TASK GOAL
Skip the images and restate every line of the records exactly.

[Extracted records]
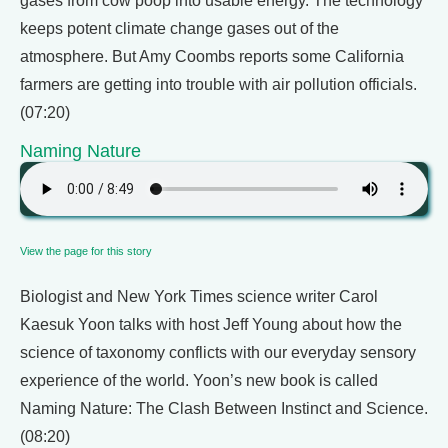
gases from cow poop into usable energy. The technology
keeps potent climate change gases out of the
atmosphere. But Amy Coombs reports some California
farmers are getting into trouble with air pollution officials.
(07:20)
Naming Nature
View the page for this story
Biologist and New York Times science writer Carol
Kaesuk Yoon talks with host Jeff Young about how the
science of taxonomy conflicts with our everyday sensory
experience of the world. Yoon’s new book is called
Naming Nature: The Clash Between Instinct and Science.
(08:20)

ANSWER BOX
gases from cow poop into usable energy. The technology
keeps potent climate change gases out of the
atmosphere. But Amy Coombs reports some California
farmers are getting into trouble with air pollution officials.
(07:20)
Naming Nature
View the page for this story
Biologist and New York Times science writer Carol
Kaesuk Yoon talks with host Jeff Young about how the
science of taxonomy conflicts with our everyday sensory
experience of the world. Yoon’s new book is called
Naming Nature: The Clash Between Instinct and Science.
(08:20)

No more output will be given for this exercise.